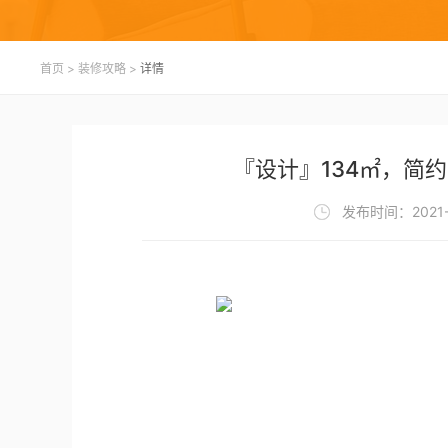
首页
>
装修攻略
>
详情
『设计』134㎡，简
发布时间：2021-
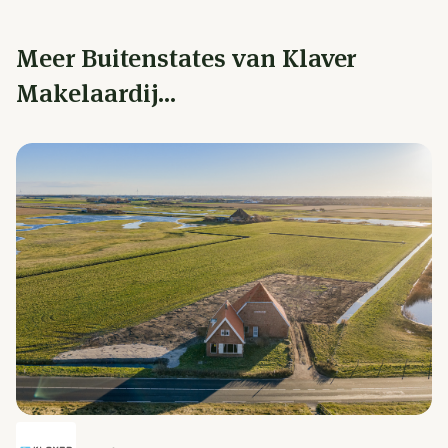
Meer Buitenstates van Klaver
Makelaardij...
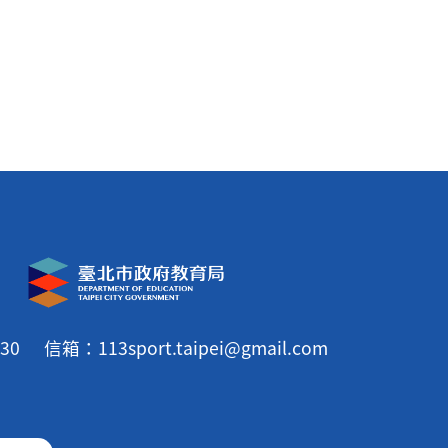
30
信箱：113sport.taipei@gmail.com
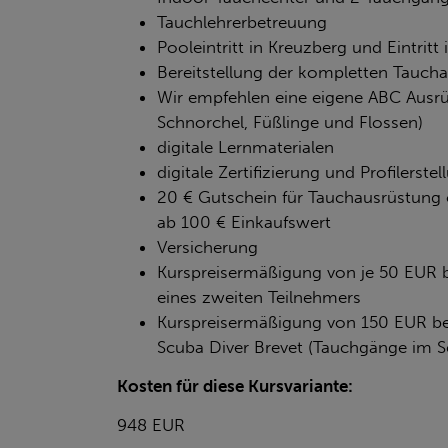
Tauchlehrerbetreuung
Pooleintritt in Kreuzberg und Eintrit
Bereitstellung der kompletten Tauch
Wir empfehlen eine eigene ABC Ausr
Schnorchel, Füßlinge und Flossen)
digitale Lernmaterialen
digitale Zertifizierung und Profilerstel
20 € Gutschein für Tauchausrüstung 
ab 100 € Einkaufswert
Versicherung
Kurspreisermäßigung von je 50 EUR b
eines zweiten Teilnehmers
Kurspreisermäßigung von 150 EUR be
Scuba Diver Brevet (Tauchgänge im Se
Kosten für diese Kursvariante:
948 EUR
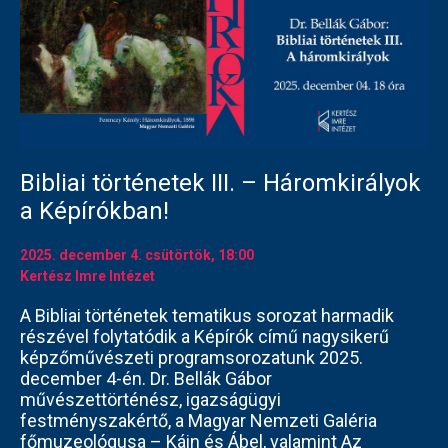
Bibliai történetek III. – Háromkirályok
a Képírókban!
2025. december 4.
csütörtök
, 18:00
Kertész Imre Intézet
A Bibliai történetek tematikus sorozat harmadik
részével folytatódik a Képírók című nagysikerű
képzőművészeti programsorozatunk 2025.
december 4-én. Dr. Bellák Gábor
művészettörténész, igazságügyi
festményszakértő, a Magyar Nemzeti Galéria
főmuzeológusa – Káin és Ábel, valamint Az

• _Task requirements_: Could you copy all of the entries above exactly, without the pictures?

• _Solution_:
首页
>
装修攻略
>
详情
『设计』134㎡，简
发布时间：2021-
Meer Buitenstates van Klaver
Makelaardij...
30
信箱：113sport.taipei@gmail.com
Tauchlehrerbetreuung
Pooleintritt in Kreuzberg und Eintrit
Bereitstellung der kompletten Tauch
Wir empfehlen eine eigene ABC Ausr
Schnorchel, Füßlinge und Flossen)
digitale Lernmaterialen
digitale Zertifizierung und Profilerstel
20 € Gutschein für Tauchausrüstung 
ab 100 € Einkaufswert
Versicherung
Kurspreisermäßigung von je 50 EUR b
eines zweiten Teilnehmers
Kurspreisermäßigung von 150 EUR be
Scuba Diver Brevet (Tauchgänge im Se
Kosten für diese Kursvariante:
948 EUR
Bibliai történetek III. – Háromkirályok
a Képírókban!
2025. december 4.
csütörtök
, 18:00
Kertész Imre Intézet
A Bibliai történetek tematikus sorozat harmadik
részével folytatódik a Képírók című nagysikerű
képzőművészeti programsorozatunk 2025.
december 4-én. Dr. Bellák Gábor
művészettörténész, igazságügyi
festményszakértő, a Magyar Nemzeti Galéria
főmuzeológusa – Káin és Ábel, valamint Az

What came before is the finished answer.